## Task to complete
Leave out the pictures and copy everything else in the records exactly.

## Input
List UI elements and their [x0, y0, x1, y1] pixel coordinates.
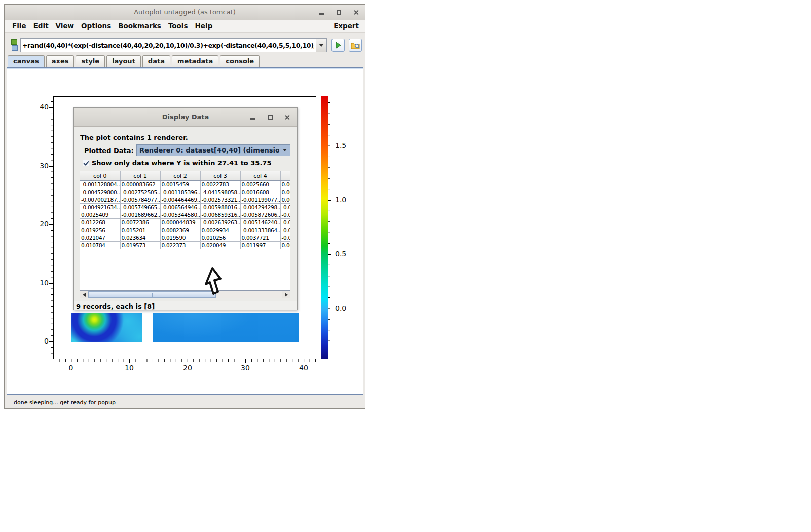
- table-cell[interactable]: -0.0: [280, 204, 290, 211]
- table-cell[interactable]: 0.010256: [200, 234, 240, 242]
- column-header[interactable]: col 4: [240, 171, 280, 181]
- table-row[interactable]: -0.004921634...-0.005749665...-0.0065649…: [80, 204, 290, 211]
- table-cell[interactable]: 0.012268: [80, 219, 120, 226]
- table-cell[interactable]: 0.0025409: [80, 211, 120, 219]
- table-row[interactable]: 0.0192560.0152010.00823690.0029934-0.001…: [80, 226, 290, 234]
- column-header[interactable]: [280, 171, 290, 181]
- menu-tools[interactable]: Tools: [165, 20, 192, 30]
- tab-metadata[interactable]: metadata: [172, 55, 218, 67]
- table-cell[interactable]: -0.006859316...: [200, 211, 240, 219]
- tab-canvas[interactable]: canvas: [8, 55, 45, 67]
- table-cell[interactable]: -0.001328804...: [80, 181, 120, 188]
- table-cell[interactable]: -0.001689662...: [120, 211, 160, 219]
- table-cell[interactable]: 0.00: [280, 188, 290, 196]
- file-browse-button[interactable]: [349, 39, 362, 52]
- table-cell[interactable]: 0.0016608: [240, 188, 280, 196]
- column-header[interactable]: col 0: [80, 171, 120, 181]
- table-cell[interactable]: 0.0029934: [200, 226, 240, 234]
- table-cell[interactable]: -0.0: [280, 211, 290, 219]
- table-cell[interactable]: -0.0: [280, 219, 290, 226]
- column-header[interactable]: col 1: [120, 171, 160, 181]
- table-row[interactable]: -0.001328804...0.0000836620.00154590.002…: [80, 181, 290, 188]
- table-cell[interactable]: -0.004464469...: [160, 196, 200, 204]
- table-cell[interactable]: 0.021047: [80, 234, 120, 242]
- table-cell[interactable]: 0.015201: [120, 226, 160, 234]
- table-cell[interactable]: 0.0082369: [160, 226, 200, 234]
- table-cell[interactable]: -0.004294298...: [240, 204, 280, 211]
- table-cell[interactable]: -0.002573321...: [200, 196, 240, 204]
- expert-toggle[interactable]: Expert: [334, 22, 359, 30]
- table-cell[interactable]: 0.00: [280, 181, 290, 188]
- table-row[interactable]: -0.007002187...-0.005784977...-0.0044644…: [80, 196, 290, 204]
- y-filter-checkbox[interactable]: [83, 160, 89, 166]
- table-row[interactable]: -0.004529800...-0.002752505...-0.0011853…: [80, 188, 290, 196]
- dialog-titlebar[interactable]: Display Data: [74, 108, 297, 127]
- dropdown-arrow-button[interactable]: [279, 145, 290, 156]
- table-cell[interactable]: -0.006564946...: [160, 204, 200, 211]
- table-cell[interactable]: 0.00: [280, 196, 290, 204]
- table-cell[interactable]: -0.001199077...: [240, 196, 280, 204]
- table-cell[interactable]: -0.001333864...: [240, 226, 280, 234]
- table-cell[interactable]: 0.000083662: [120, 181, 160, 188]
- table-cell[interactable]: -4.041598058...: [200, 188, 240, 196]
- table-cell[interactable]: 0.019256: [80, 226, 120, 234]
- table-cell[interactable]: 0.010784: [80, 242, 120, 249]
- table-cell[interactable]: 0.020049: [200, 242, 240, 249]
- go-play-button[interactable]: [331, 39, 345, 52]
- minimize-button[interactable]: [317, 8, 326, 16]
- table-cell[interactable]: -0.001185396...: [160, 188, 200, 196]
- menu-options[interactable]: Options: [78, 20, 115, 30]
- table-cell[interactable]: 0.023634: [120, 234, 160, 242]
- scrollbar-thumb[interactable]: [88, 291, 216, 298]
- table-cell[interactable]: 0.0022783: [200, 181, 240, 188]
- table-cell[interactable]: -0.007002187...: [80, 196, 120, 204]
- menu-bookmarks[interactable]: Bookmarks: [115, 20, 165, 30]
- window-titlebar[interactable]: Autoplot untagged (as tomcat): [5, 5, 365, 20]
- maximize-button[interactable]: [334, 8, 343, 16]
- table-cell[interactable]: 0.00: [280, 242, 290, 249]
- table-cell[interactable]: -0.0: [280, 234, 290, 242]
- table-cell[interactable]: 0.022373: [160, 242, 200, 249]
- plot-canvas[interactable]: Display Data The plot contains 1 rendere…: [7, 67, 363, 395]
- table-cell[interactable]: -0.002752505...: [120, 188, 160, 196]
- tab-axes[interactable]: axes: [46, 55, 75, 67]
- column-header[interactable]: col 2: [160, 171, 200, 181]
- table-row[interactable]: 0.0210470.0236340.0195900.0102560.003772…: [80, 234, 290, 242]
- table-cell[interactable]: -0.005749665...: [120, 204, 160, 211]
- table-row[interactable]: 0.0107840.0195730.0223730.0200490.011997…: [80, 242, 290, 249]
- table-cell[interactable]: 0.011997: [240, 242, 280, 249]
- menu-edit[interactable]: Edit: [30, 20, 52, 30]
- table-row[interactable]: 0.0122680.00723860.000044839-0.002639263…: [80, 219, 290, 226]
- uri-input[interactable]: [20, 38, 316, 52]
- menu-help[interactable]: Help: [192, 20, 216, 30]
- scroll-right-button[interactable]: [282, 291, 290, 298]
- table-cell[interactable]: 0.0025660: [240, 181, 280, 188]
- table-cell[interactable]: 0.019573: [120, 242, 160, 249]
- table-cell[interactable]: -0.002639263...: [200, 219, 240, 226]
- table-cell[interactable]: -0.005988016...: [200, 204, 240, 211]
- uri-history-dropdown[interactable]: [316, 38, 327, 52]
- table-cell[interactable]: 0.0015459: [160, 181, 200, 188]
- dialog-maximize-button[interactable]: [266, 113, 275, 121]
- table-cell[interactable]: 0.0072386: [120, 219, 160, 226]
- dialog-close-button[interactable]: [282, 113, 291, 121]
- table-cell[interactable]: -0.005146240...: [240, 219, 280, 226]
- table-cell[interactable]: -0.005344580...: [160, 211, 200, 219]
- tab-console[interactable]: console: [220, 55, 260, 67]
- close-button[interactable]: [351, 8, 360, 16]
- tab-data[interactable]: data: [142, 55, 170, 67]
- table-cell[interactable]: 0.000044839: [160, 219, 200, 226]
- table-cell[interactable]: -0.004921634...: [80, 204, 120, 211]
- table-row[interactable]: 0.0025409-0.001689662...-0.005344580...-…: [80, 211, 290, 219]
- menu-file[interactable]: File: [9, 20, 30, 30]
- table-cell[interactable]: -0.0: [280, 226, 290, 234]
- horizontal-scrollbar[interactable]: [80, 291, 290, 298]
- tab-layout[interactable]: layout: [106, 55, 141, 67]
- table-cell[interactable]: 0.019590: [160, 234, 200, 242]
- data-table-viewport[interactable]: col 0col 1col 2col 3col 4-0.001328804...…: [80, 171, 290, 291]
- table-cell[interactable]: -0.005784977...: [120, 196, 160, 204]
- tab-style[interactable]: style: [76, 55, 105, 67]
- table-cell[interactable]: -0.005872606...: [240, 211, 280, 219]
- dialog-minimize-button[interactable]: [248, 113, 257, 121]
- table-cell[interactable]: -0.004529800...: [80, 188, 120, 196]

## Result
List UI elements and their [x0, y0, x1, y1] pixel coordinates.
- table-cell[interactable]: -0.0: [280, 204, 290, 211]
- table-cell[interactable]: 0.010256: [200, 234, 240, 242]
- column-header[interactable]: col 4: [240, 171, 280, 181]
- table-row[interactable]: -0.004921634...-0.005749665...-0.0065649…: [80, 204, 290, 211]
- table-cell[interactable]: 0.012268: [80, 219, 120, 226]
- table-cell[interactable]: 0.0025409: [80, 211, 120, 219]
- table-row[interactable]: 0.0192560.0152010.00823690.0029934-0.001…: [80, 226, 290, 234]
- column-header[interactable]: [280, 171, 290, 181]
- menu-tools[interactable]: Tools: [165, 20, 192, 30]
- tab-metadata[interactable]: metadata: [172, 55, 218, 67]
- table-cell[interactable]: -0.006859316...: [200, 211, 240, 219]
- tab-canvas[interactable]: canvas: [8, 55, 45, 67]
- table-cell[interactable]: -0.001328804...: [80, 181, 120, 188]
- table-cell[interactable]: -0.001689662...: [120, 211, 160, 219]
- table-cell[interactable]: 0.00: [280, 188, 290, 196]
- file-browse-button[interactable]: [349, 39, 362, 52]
- table-cell[interactable]: 0.0016608: [240, 188, 280, 196]
- column-header[interactable]: col 0: [80, 171, 120, 181]
- table-cell[interactable]: 0.0029934: [200, 226, 240, 234]
- table-cell[interactable]: -0.0: [280, 211, 290, 219]
- table-cell[interactable]: -0.0: [280, 219, 290, 226]
- column-header[interactable]: col 1: [120, 171, 160, 181]
- table-row[interactable]: -0.001328804...0.0000836620.00154590.002…: [80, 181, 290, 188]
- table-cell[interactable]: -0.004464469...: [160, 196, 200, 204]
- table-cell[interactable]: 0.021047: [80, 234, 120, 242]
- table-cell[interactable]: 0.015201: [120, 226, 160, 234]
- table-cell[interactable]: 0.0082369: [160, 226, 200, 234]
- table-cell[interactable]: -0.004294298...: [240, 204, 280, 211]
- table-cell[interactable]: -0.002573321...: [200, 196, 240, 204]
- expert-toggle[interactable]: Expert: [334, 22, 359, 30]
- table-cell[interactable]: 0.00: [280, 181, 290, 188]
- table-row[interactable]: -0.007002187...-0.005784977...-0.0044644…: [80, 196, 290, 204]
- y-filter-checkbox[interactable]: [83, 160, 89, 166]
- table-row[interactable]: -0.004529800...-0.002752505...-0.0011853…: [80, 188, 290, 196]
- dialog-titlebar[interactable]: Display Data: [74, 108, 297, 127]
- dropdown-arrow-button[interactable]: [279, 145, 290, 156]
- table-cell[interactable]: -0.006564946...: [160, 204, 200, 211]
- table-cell[interactable]: 0.00: [280, 196, 290, 204]
- table-cell[interactable]: -0.001199077...: [240, 196, 280, 204]
- table-cell[interactable]: -0.001333864...: [240, 226, 280, 234]
- table-cell[interactable]: 0.000083662: [120, 181, 160, 188]
- table-cell[interactable]: -4.041598058...: [200, 188, 240, 196]
- table-cell[interactable]: 0.019256: [80, 226, 120, 234]
- table-cell[interactable]: 0.010784: [80, 242, 120, 249]
- table-cell[interactable]: 0.020049: [200, 242, 240, 249]
- go-play-button[interactable]: [331, 39, 345, 52]
- minimize-button[interactable]: [317, 8, 326, 16]
- table-cell[interactable]: -0.001185396...: [160, 188, 200, 196]
- menu-options[interactable]: Options: [78, 20, 115, 30]
- table-cell[interactable]: 0.023634: [120, 234, 160, 242]
- scrollbar-thumb[interactable]: [88, 291, 216, 298]
- table-cell[interactable]: 0.0022783: [200, 181, 240, 188]
- table-cell[interactable]: -0.007002187...: [80, 196, 120, 204]
- menu-bookmarks[interactable]: Bookmarks: [115, 20, 165, 30]
- window-titlebar[interactable]: Autoplot untagged (as tomcat): [5, 5, 365, 20]
- maximize-button[interactable]: [334, 8, 343, 16]
- table-cell[interactable]: 0.00: [280, 242, 290, 249]
- table-cell[interactable]: -0.0: [280, 234, 290, 242]
- table-cell[interactable]: 0.022373: [160, 242, 200, 249]
- plot-canvas[interactable]: Display Data The plot contains 1 rendere…: [7, 67, 363, 395]
- table-cell[interactable]: -0.002752505...: [120, 188, 160, 196]
- tab-axes[interactable]: axes: [46, 55, 75, 67]
- column-header[interactable]: col 2: [160, 171, 200, 181]
- table-row[interactable]: 0.0210470.0236340.0195900.0102560.003772…: [80, 234, 290, 242]
- table-cell[interactable]: -0.005749665...: [120, 204, 160, 211]
- table-row[interactable]: 0.0107840.0195730.0223730.0200490.011997…: [80, 242, 290, 249]
- table-cell[interactable]: 0.011997: [240, 242, 280, 249]
- menu-edit[interactable]: Edit: [30, 20, 52, 30]
- table-row[interactable]: 0.0122680.00723860.000044839-0.002639263…: [80, 219, 290, 226]
- uri-input[interactable]: [20, 38, 316, 52]
- menu-help[interactable]: Help: [192, 20, 216, 30]
- scroll-right-button[interactable]: [282, 291, 290, 298]
- table-cell[interactable]: 0.0025660: [240, 181, 280, 188]
- table-cell[interactable]: 0.019573: [120, 242, 160, 249]
- table-cell[interactable]: -0.002639263...: [200, 219, 240, 226]
- table-cell[interactable]: -0.005988016...: [200, 204, 240, 211]
- uri-history-dropdown[interactable]: [316, 38, 327, 52]
- table-cell[interactable]: 0.0015459: [160, 181, 200, 188]
- dialog-maximize-button[interactable]: [266, 113, 275, 121]
- table-cell[interactable]: 0.0072386: [120, 219, 160, 226]
- dialog-close-button[interactable]: [282, 113, 291, 121]
- table-cell[interactable]: -0.005146240...: [240, 219, 280, 226]
- table-cell[interactable]: -0.005344580...: [160, 211, 200, 219]
- tab-console[interactable]: console: [220, 55, 260, 67]
- close-button[interactable]: [351, 8, 360, 16]
- tab-data[interactable]: data: [142, 55, 170, 67]
- table-cell[interactable]: 0.000044839: [160, 219, 200, 226]
- table-cell[interactable]: -0.004921634...: [80, 204, 120, 211]
- table-row[interactable]: 0.0025409-0.001689662...-0.005344580...-…: [80, 211, 290, 219]
- menu-file[interactable]: File: [9, 20, 30, 30]
- table-cell[interactable]: -0.0: [280, 226, 290, 234]
- horizontal-scrollbar[interactable]: [80, 291, 290, 298]
- tab-layout[interactable]: layout: [106, 55, 141, 67]
- table-cell[interactable]: 0.019590: [160, 234, 200, 242]
- data-table-viewport[interactable]: col 0col 1col 2col 3col 4-0.001328804...…: [80, 171, 290, 291]
- table-cell[interactable]: -0.005784977...: [120, 196, 160, 204]
- tab-style[interactable]: style: [76, 55, 105, 67]
- table-cell[interactable]: -0.005872606...: [240, 211, 280, 219]
- dialog-minimize-button[interactable]: [248, 113, 257, 121]
- table-cell[interactable]: -0.004529800...: [80, 188, 120, 196]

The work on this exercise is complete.